**Task requirements**
Your copy of the listing must be exact and must hold no images.

**Source information**
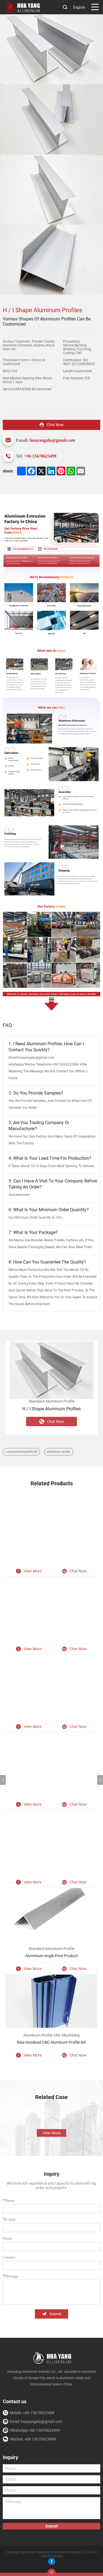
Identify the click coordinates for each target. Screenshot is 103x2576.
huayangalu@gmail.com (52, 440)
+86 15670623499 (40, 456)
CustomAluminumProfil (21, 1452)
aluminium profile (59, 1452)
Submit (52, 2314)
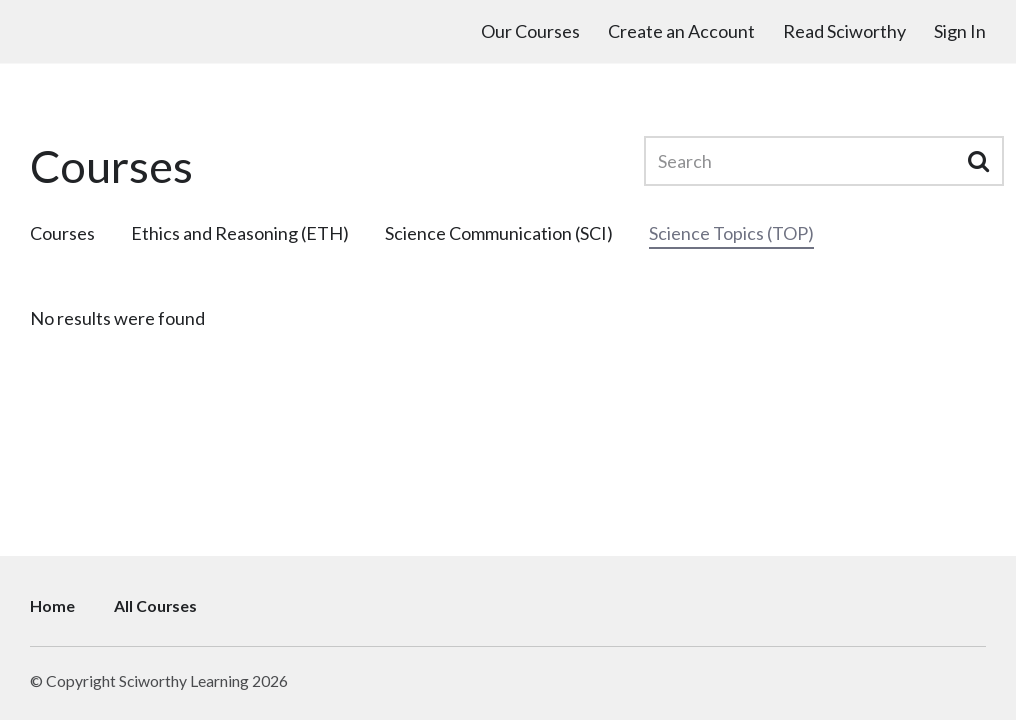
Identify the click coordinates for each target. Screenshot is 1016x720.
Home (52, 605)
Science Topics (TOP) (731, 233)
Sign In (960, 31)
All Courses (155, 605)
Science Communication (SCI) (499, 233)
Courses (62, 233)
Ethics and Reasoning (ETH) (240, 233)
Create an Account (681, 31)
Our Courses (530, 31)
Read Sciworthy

**Reply**
Identify the click coordinates for each target. Screenshot is 103x2576.
huayangalu@gmail.com (52, 440)
+86 15670623499 (40, 456)
CustomAluminumProfil (21, 1452)
aluminium profile (59, 1452)
Submit (52, 2314)
Identify the click coordinates for each target. Screenshot is 1016x720.
Home (52, 605)
Science Topics (TOP) (731, 233)
Sign In (960, 31)
All Courses (155, 605)
Science Communication (SCI) (499, 233)
Courses (62, 233)
Ethics and Reasoning (ETH) (240, 233)
Create an Account (681, 31)
Our Courses (530, 31)
Read Sciworthy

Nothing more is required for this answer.